The pipeline called DeepMACT (deep learning-enabled metastasis analysis in cleared tissue) was developed to circumvent major limitations in metastasis imaging, such as the difficulty of detecting small fluorescent micrometastases in mice because of tissue-endogenous fluorescence. Human MDA-MB-231 mammary carcinoma cells expressing a fluorescent protein were transplanted in the mammary fat pad of NSG mice and tumors were allowed to grow and metastasize for 6–10 weeks. To enhance the fluorescence in cancer cells, the team of investigators led by Ali Ertük from the ITERM and LMU in Munich used vDISCO, a whole-body immunolabeling method developed in their lab to boost the signal of fluorescent proteins in mice rendered transparent by a clearing method. They showed that several micrometastases, which were not visible by traditional bioluminescence, could be detected in the same mouse by epifluorescence imaging after vDISCO was applied.

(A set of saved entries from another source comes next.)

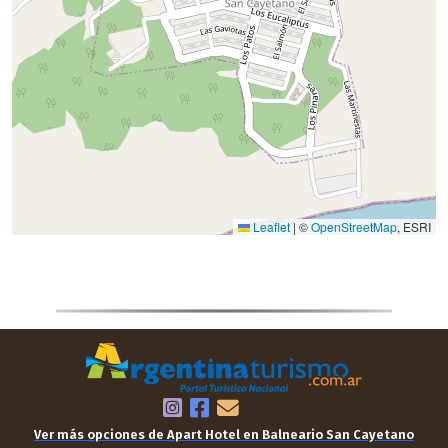
Ver más opciones de Apart Hotel en Balneario San Cayetano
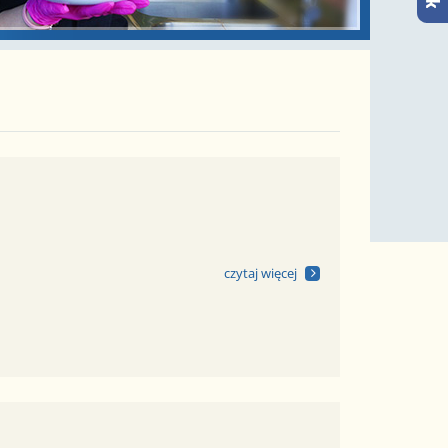
czytaj więcej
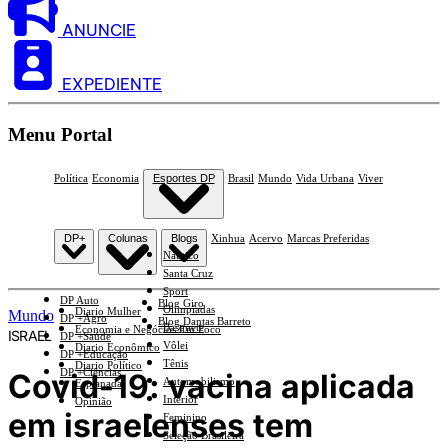
ANUNCIE
EXPEDIENTE
Menu Portal
Política
Economia
Esportes DP
Brasil
Mundo
Vida Urbana
Viver
DP+
Colunas
Blogs
Xinhua
Acervo
Marcas Preferidas
Náutico
Santa Cruz
Sport
DP Auto
Blog Giro
Olimpíadas
Diario Mulher
Mundo
DP +Agro
Blog Dantas Barreto
Basquete
Economia e Negócios Em Foco
ISRAEL
DP +Saúde
Vôlei
Diario Econômico
DP +Educação
Tênis
Diario Político
DP +Ciências
Covid-19: vacina aplicada
Automobilismo
Esplanada
Interior
Opinião
em israelenses tem
Feminino
Seleção Brasileira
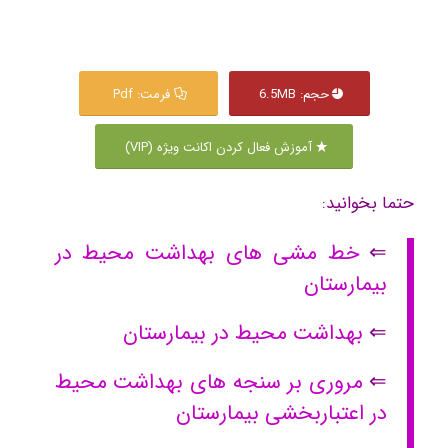
حجم: 6.5MB
فرمت: Pdf
آموزش فعال کردن اکانت ویژه (VIP)
حتما بخوانید:
⇐
خط مشی های بهداشت محیط در
بیمارستان
⇐
بهداشت محیط در بیمارستان
⇐
مروری بر سنجه های بهداشت محیط
در اعتباربخشی بیمارستان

The investigators used light-sheet microscopy to image the entire transparent mouse and applied a deep-learning approach to detect and quantify metastases in the 3D images stacks. They determined that the detection performance of DeepMACT came very close to the level of a human annotator, but with a processing speed >60 times faster.

The pipeline also reliably detected micrometastases down to the size of individual cells in a variety of tumor models, including immunodeficient or immunocompetent mice, syngeneic tumors and xenotransplants. The investigators also used DeepMACT to assess the biodistribution and targeting efficiency of a fluorescently labeled therapeutic monoclonal antibody in the breast carcinoma mouse model. “It represents the first method that allows quantitative analysis of the efficiency of antibody-based drug targeting at the full body scale, with a resolution down to the level of individual micrometastases,” explain the investigators in their report. An online version of the DeepMACT algorithm is hosted by the Code Ocean initiative and can be executed via any web browser.